Parity Progression Ratios

The most widely used measures of fertility are period measures - age-specific fertility rates and the total fertility rate (TFR). These are very useful measures but they do suffer from one failing - they are not very good at detecting real changes in fertility in the short term. That is because they are affected by the timing of births (tempo effects).

In developed countries one cannot be completely sure, for several years, that an apparent decline in fertility is not at least partially due to delaying of births until older ages, to fit in with careers and a fashion for establishing households and financial security before childbearing. Of course there is often a concurrent real fertility decline as well, not least because delaying childbearing until later ages reduces the time in which to conceive and bear many children, and takes some women past periods of optimum fecundity. But even if women end up having the same number of children as women of an earlier cohort (i.e fertility remains constant), delaying having those births will produce an apparent drop in fertility as measured by period rates, at least for a while.

In developing countries too a phenomenon known as the Potter effect can suggest fertility declines that are in fact unreliable. In cultures where dates of birth are not considered important - and therefore children’s ages are not accurately known - women asked in surveys to report dates of birth of recent borne children frequently push the date of birth back in time; that is, they report children as older than they really are. Researchers calculating period fertility rates from these reports invariably see a declining trend in period fertility in the years leading up to the survey. This decline is of course false, only occurring because of misreporting of dates, and raises false hopes of a real decline in fertility.

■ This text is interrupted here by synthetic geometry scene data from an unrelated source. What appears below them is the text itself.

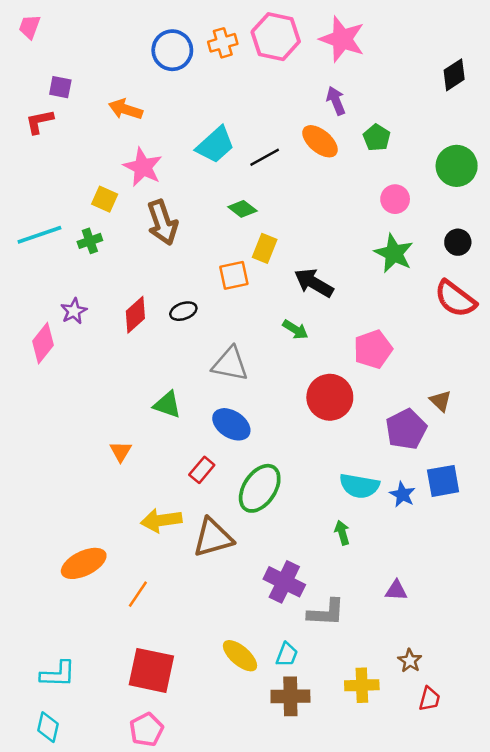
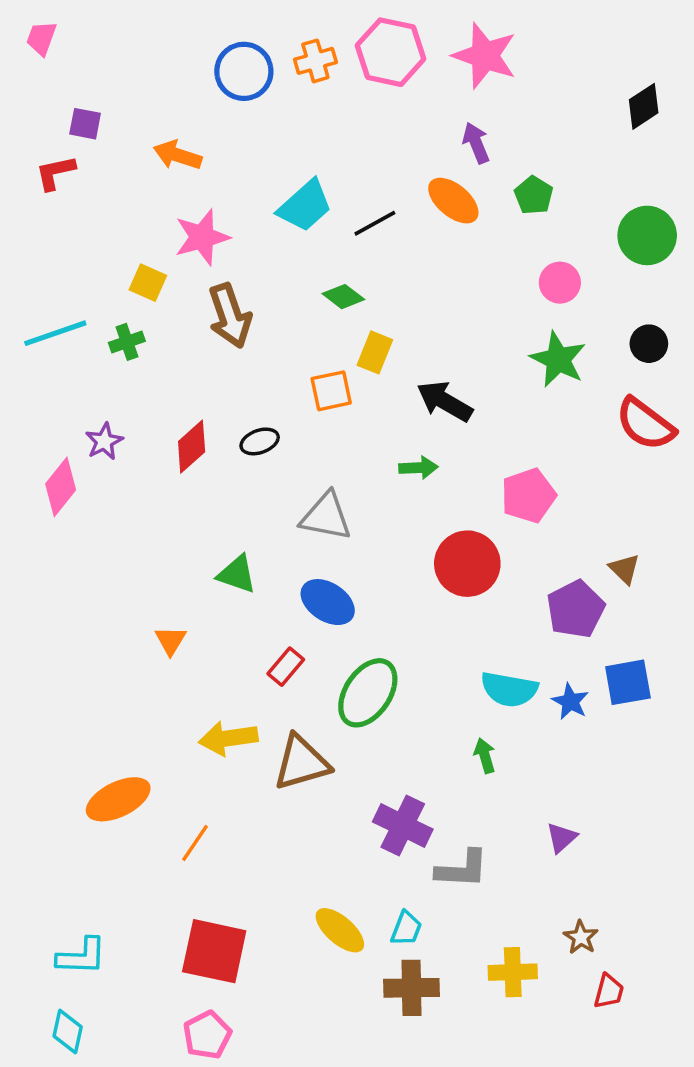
pink star: (143, 167) -> (202, 237), turned 30
green arrow: (295, 330) -> (418, 468), turned -35
purple triangle: (396, 590) -> (562, 838), turned -45

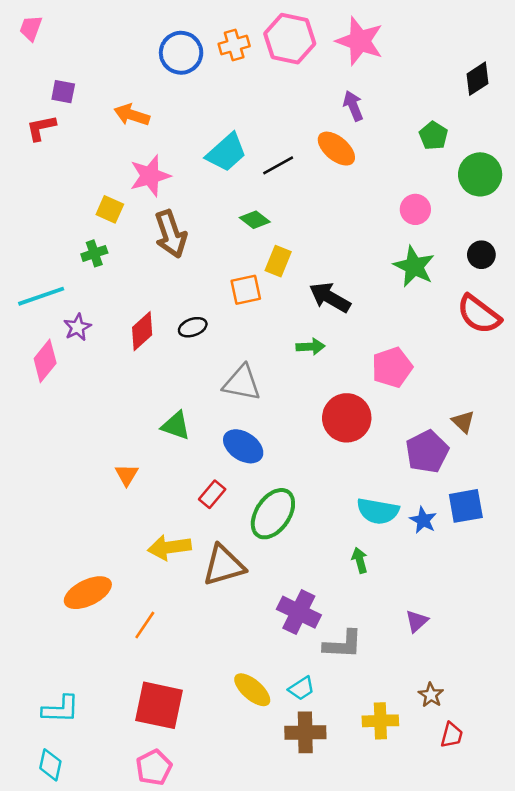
green pentagon: (534, 195) -> (433, 136), moved
cyan line: (55, 333) -> (41, 296), moved
cyan trapezoid: (406, 928) -> (301, 688), turned 36

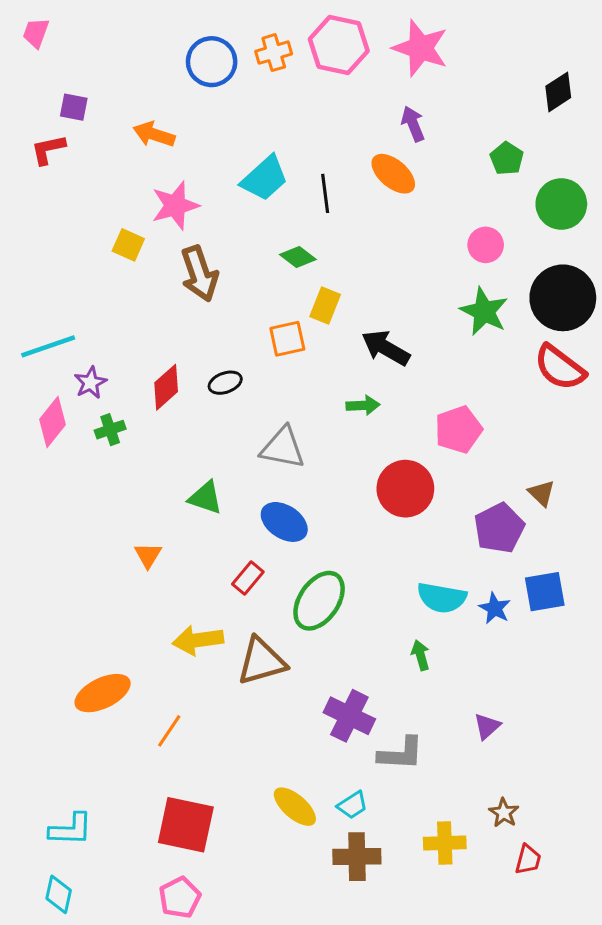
black line: (278, 165) -> (325, 193), turned -68
green cross: (94, 253) -> (110, 430), moved
black circle: (481, 255) -> (563, 298), size x2.0

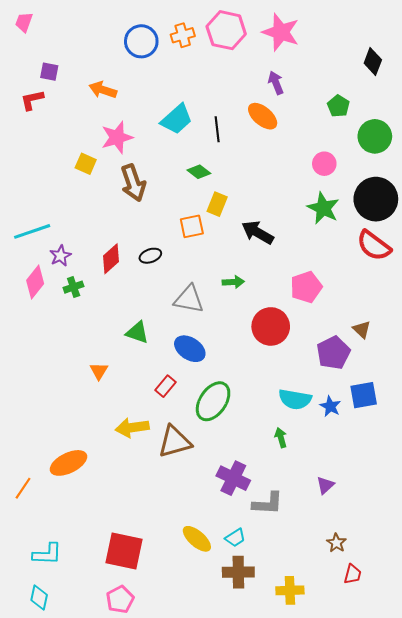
black diamond: (558, 92) -> (373, 62), turned -36
green arrow: (363, 405) -> (233, 282), moved
orange line: (169, 731) -> (23, 488), moved
yellow cross: (445, 843) -> (290, 590), moved

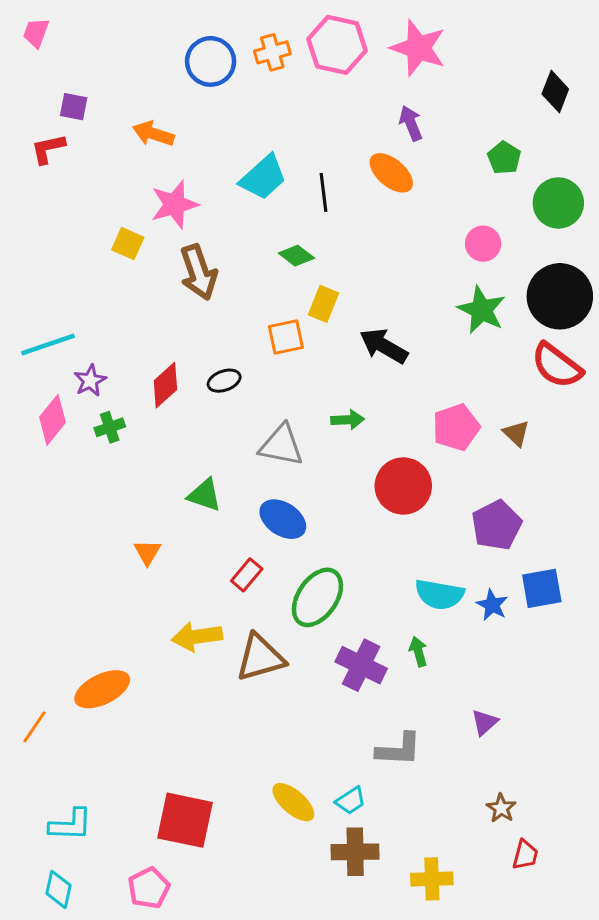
brown triangle: (362, 329) -> (516, 433), moved
purple cross: (233, 478) -> (361, 665), moved
pink pentagon: (120, 599) -> (149, 888), moved

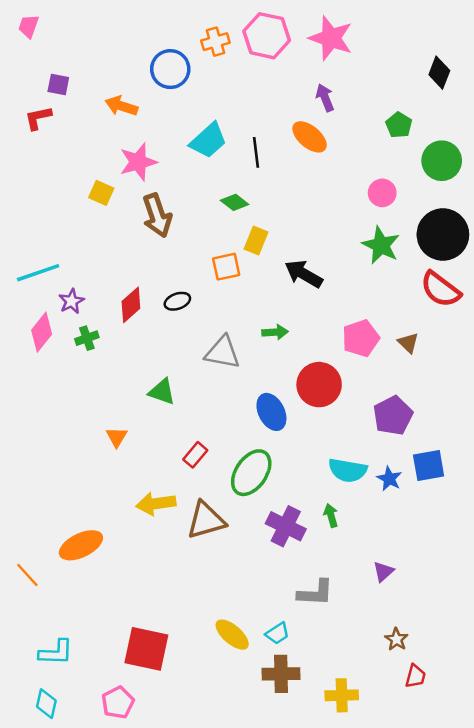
blue circle: (211, 61) -> (170, 69), moved
blue ellipse: (283, 519) -> (271, 412), moved, turned 30
orange line: (34, 727) -> (27, 575), turned -76

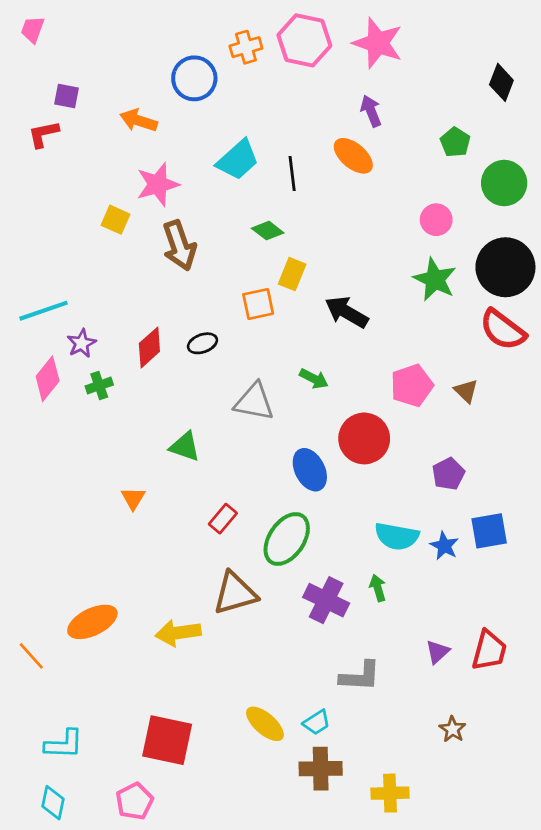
green arrow: (275, 332) -> (314, 379), turned 30
purple pentagon: (393, 416) -> (448, 474), size x0.7
yellow arrow: (156, 504) -> (178, 633), moved
red trapezoid: (416, 676) -> (489, 650), moved, size x1.5

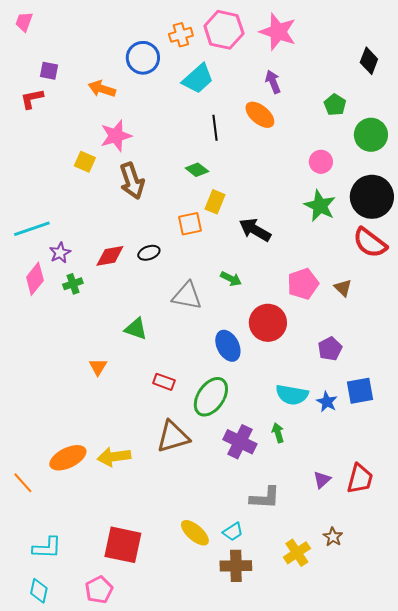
cyan trapezoid: (238, 160) -> (198, 79), moved
red diamond: (149, 347) -> (110, 256), turned 32
red rectangle: (223, 519) -> (164, 382), turned 70
yellow arrow: (178, 633) -> (114, 457), moved
yellow cross: (390, 793) -> (297, 553), moved, turned -32

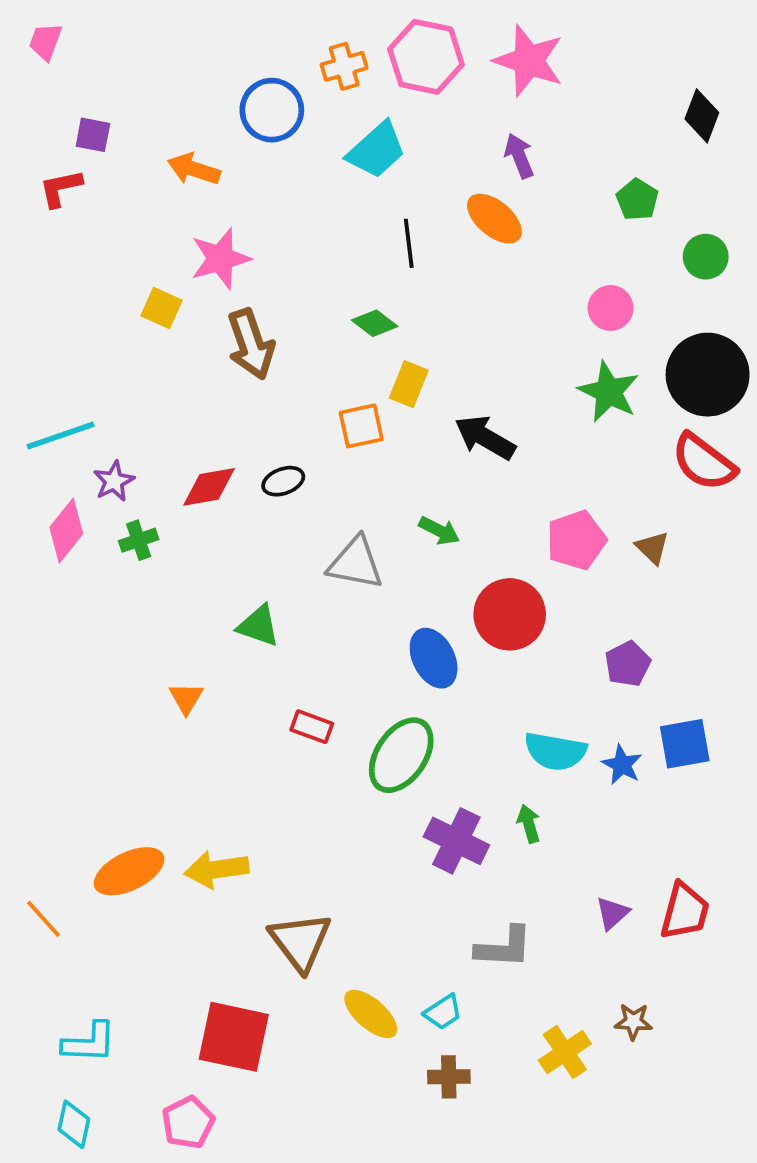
green circle: (371, 135) -> (706, 257), size x0.7
brown triangle: (173, 437) -> (300, 942), moved, turned -51
brown star: (333, 537) -> (633, 1022), turned -30
brown cross: (236, 566) -> (449, 1077), size x0.7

Period fertility is therefore affected by two different components of fertility - the timing of births, which demographers call tempo effects, and the real level of (cohort) fertility, as measured by how many births a woman eventually produces, which demographers call the quantum of fertility.

It would therefore be useful to have measures of fertility that are largely insensitive to tempo effects. Parity progression ratios go a long way to meeting this need, and are also robust to misreported dates of birth. They can be very useful when trying to establish evidence for real fertility decline as distinct from apparent fertility decline produced by tempo effects on period measures.